On s'apprête à dîner et la vie telle qu'on la connaît s'arrête.
Tels étaient les premiers mots que j’avais écrits après l’événement.
Pendant longtemps je n’ai rien écrit d’autres.»
L’événement dont parle ici l’auteur est la mort subite de son mari, l’écrivain George Gregory Dunne, après quarante ans de mariage, vers neuf heures du soir, le 30 décembre 2003, à New York, à la table du dîner qu’ils étaient en train de prendre. Crise cardiaque. Mort immédiate et foudroyante.

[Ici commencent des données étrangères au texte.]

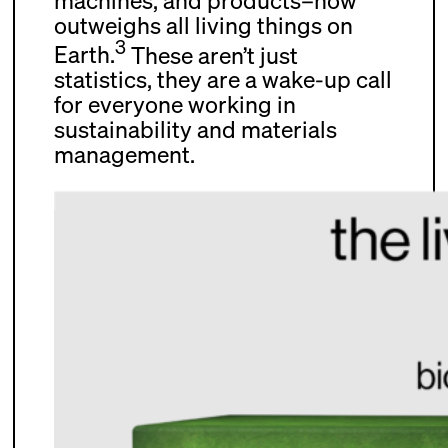
machines, and products–now
outweighs all living things on
3
Earth.
These aren’t just
statistics, they are a wake-up call
for everyone working in
sustainability and materials
management.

Ils venaient de rentrer de l’hôpital où Quintana, leur fille unique, avait passé les cinq dernières nuits, inconsciente, dans une unité de soins intensifs d’un hôpital new-yorkais. Elle venait de se marier quelques mois auparavant.
C’est neuf mois après que Joan Didion, romancière culte américaine, peu traduite en France, écrit très vite ce roman encensé par toute la critique aux Etats-Unis et déjà considéré comme un classique couronné par le National Book Award dans la catégorie « Non fiction ».

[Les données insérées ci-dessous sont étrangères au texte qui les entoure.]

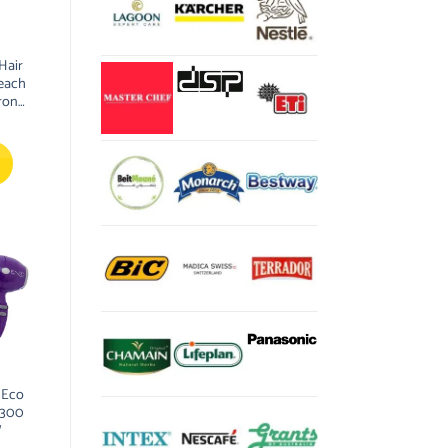
Hair
each
ron
yling
 Eco
2300
W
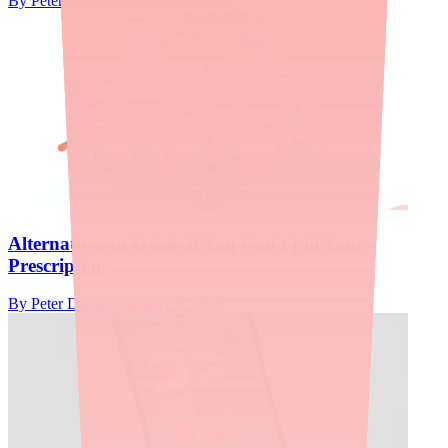
By
Peter Daggett
·
January 11, 2026
Alternatives to Ovide If You Can't Fill Your
Prescription
By
Peter Daggett
·
January 3, 2026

L’année de la pensée magique est le récit de ses mois de deuil quand elle vivait dans cette sorte de folie lucide consistant à croire et à agir comme si son mari allait revenir, avec le sentiment de pouvoir contrôler les événements par la seule force de la pensée.
C’est ainsi qu’elle ne peut se résoudre à se séparer des chaussures de son mari pour qu’il puisse les retrouver au cas où il reviendrait!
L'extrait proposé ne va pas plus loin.